If a line of the records holds the word "Александр", copy it out.
#### INPUT FOR THIS TASK ####
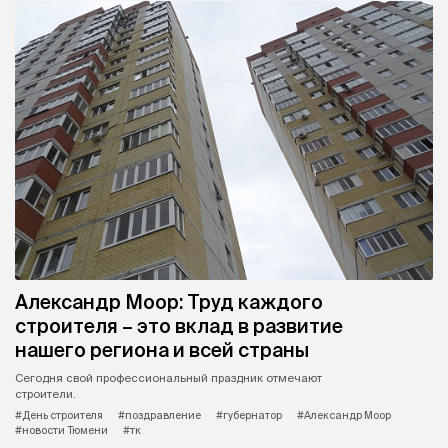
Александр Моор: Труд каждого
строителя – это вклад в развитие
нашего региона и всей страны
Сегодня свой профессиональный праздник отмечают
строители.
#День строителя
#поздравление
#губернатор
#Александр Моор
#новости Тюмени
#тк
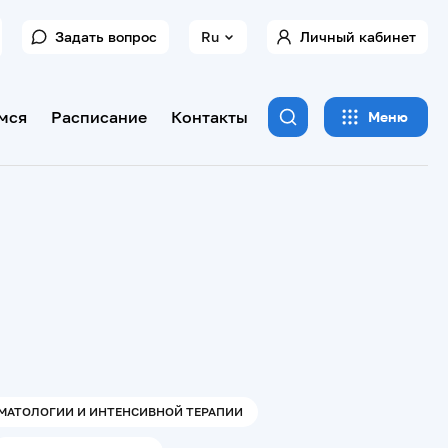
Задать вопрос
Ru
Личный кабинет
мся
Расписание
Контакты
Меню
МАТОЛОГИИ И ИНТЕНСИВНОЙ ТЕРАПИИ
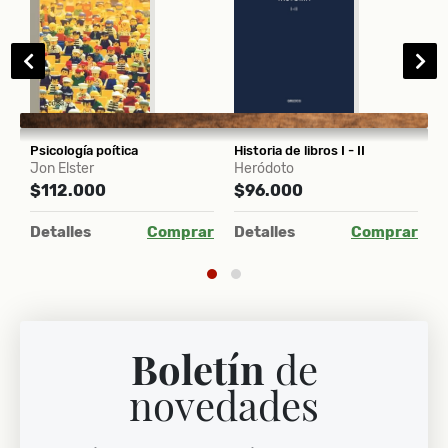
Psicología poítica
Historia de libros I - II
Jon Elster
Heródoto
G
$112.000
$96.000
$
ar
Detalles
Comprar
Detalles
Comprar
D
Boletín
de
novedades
####
#### INPUT FOR THIS TASK ####
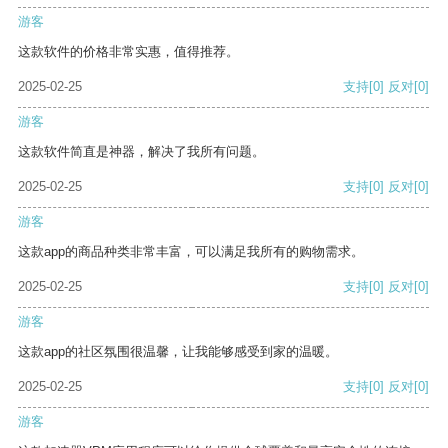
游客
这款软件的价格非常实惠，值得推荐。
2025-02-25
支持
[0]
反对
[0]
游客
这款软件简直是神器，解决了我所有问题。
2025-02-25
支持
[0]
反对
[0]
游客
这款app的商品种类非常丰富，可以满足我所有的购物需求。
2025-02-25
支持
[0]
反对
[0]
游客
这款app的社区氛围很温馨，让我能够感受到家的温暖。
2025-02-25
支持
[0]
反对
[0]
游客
####
*YOUR SOLUTION*
Александр Моор: Труд каждого
#Александр Моор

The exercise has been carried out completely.